Dans quelle ère géologique vivons-nous ? Pour beaucoup, l’homme vit actuellement dans l’ère géologique du Holocène, la dernière des nombreuses phases interglaciaires du Quaternaire, et la seule à avoir obtenu le statut d’époque. Mais de nombreux scientifiques pensent que l'homme vit en fait dans une nouvelle ère géologique, l’Anthropocène.
L'Holocène est également la seule unité de l’ensemble du Phanérozoïque - les dernières 542 millions d’années - dont la base est définie en termes de nombres d’années à partir de notre époque, soit 10.000 années radiocarbone avant 1950.
Cependant, en 2002, Paul Crutzen, le Prix Nobel de chimie, a suggéré que nous avions quitté l’ère du Holocène et que l’humanité étaient entrée dans une nouvelle ère, l’Anthropocène, en raison des effets des activités humaines sur l’environnement (perte de biodiversité, changement climatique, érosion des sols, …), de l’augmentation de la population et du développement économique.
Depuis, ce terme « anthropocène » est entré dans le langage géologique de manière non officielle, pour désigner l’environnement mondial contemporain dominé par les activités humaines.
Le terme Anthropocène, qui est de plus en plus employé pour désigner l’intervalle actuel des changements anthropologiques de l’environnement mondial, peut être discuté sur les bases de la stratigraphie. C’est notamment le cas de seize géologues britanniques qui ont décrit dans un article pourquoi l’holocène s’était achevée, et avait été remplacée par l’anthropocène, une nouvelle ère géologique.

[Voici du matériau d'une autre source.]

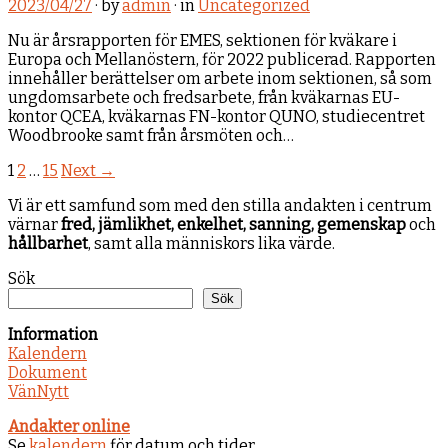
2023/04/27
· by
admin
· in
Uncategorized
Nu är årsrapporten för EMES, sektionen för kväkare i
Europa och Mellanöstern, för 2022 publicerad. Rapporten
innehåller berättelser om arbete inom sektionen, så som
ungdomsarbete och fredsarbete, från kväkarnas EU-
kontor QCEA, kväkarnas FN-kontor QUNO, studiecentret
Woodbrooke samt från årsmöten och…
1
2
…
15
Next →
Vi är ett samfund som med den stilla andakten i centrum
värnar
fred, jämlikhet, enkelhet, sanning, gemenskap
och
hållbarhet
, samt alla människors lika värde.
Sök
Sök
Information
Kalendern
Dokument
VänNytt
Andakter online
Se
kalendern
för datum och tider.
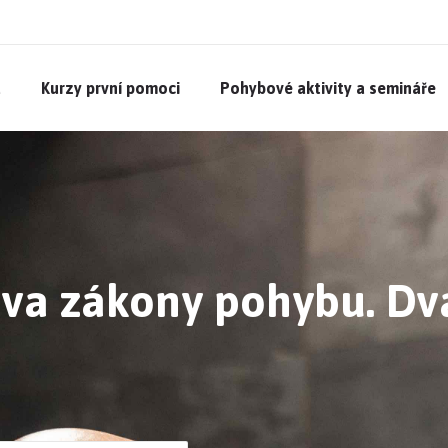
a
Kurzy první pomoci
Pohybové aktivity a semináře
Dva zákony pohybu. Dv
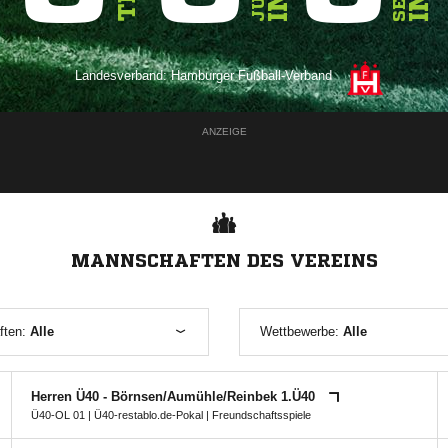
Landesverband:
Hamburger Fußball-Verband
ANZEIGE
MANNSCHAFTEN DES VEREINS
ften:
Alle
Wettbewerbe:
Alle
Herren Ü40 - Börnsen/​Aumühle/​Reinbek 1.Ü40
Ü40-OL 01
|
Ü40-restablo.de-Pokal
| Freundschaftsspiele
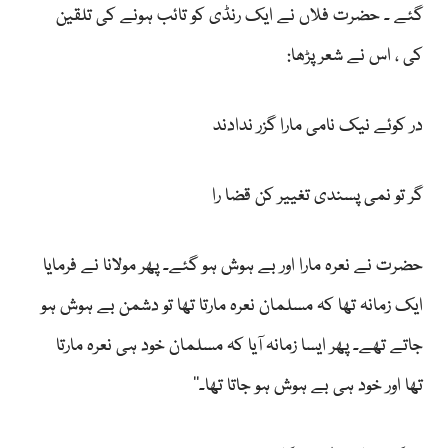
گئے ۔ حضرت فلاں نے ایک رنڈی کو تائب ہونے کی تلقین
کی ، اس نے شعر پڑھا:
در کوئے نیک نامی مارا گزر ندادند
گر تو نمی پسندی تغییر کن قضا را
حضرت نے نعرہ مارا اور بے ہوش ہو گئے۔ پھر مولانا نے فرمایا
ایک زمانہ تھا کہ مسلمان نعرہ مارتا تھا تو دشمن بے ہوش ہو
جاتے تھے۔ پھر ایسا زمانہ آیا کہ مسلمان خود ہی نعرہ مارتا
تھا اور خود ہی بے ہوش ہو جاتا تھا۔‘‘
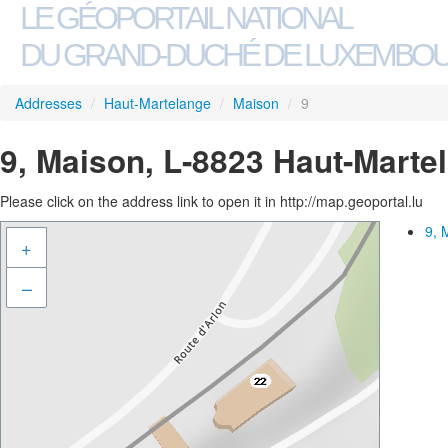
LE GÉOPORTAIL NATIONAL
DU GRAND-DUCHÉ DE LUXEMBO
Addresses
/
Haut-Martelange
/
Maison
/
9
9, Maison, L-8823 Haut-Marte
Please click on the address link to open it in http://map.geoportal.lu
9, 
+
–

Ces scientifiques estiment qu’il faut considérer l’Anthropocène comme une époque officielle parce que depuis le début de la Révolution Industrielle, la Terre a enduré des changements suffisants forts pour laisser une signature stratigraphique mondiale différente de l’Holocène ou des phases précédentes interglaciaires du Pléistocène. Ces changements comprennent des changements biotiques, sédimentaires, et géochimiques.
Ces changements, même s’ils ne sont que dans leur phase initiale, sont suffisamment distincts et établis pour suggérer que la frontière entre l’Holocène et l’Anthropocène dans l’histoire récente est raisonnable d’un point de vue géologique, selon ce travail publié dans la revue britannique « GSA Today ».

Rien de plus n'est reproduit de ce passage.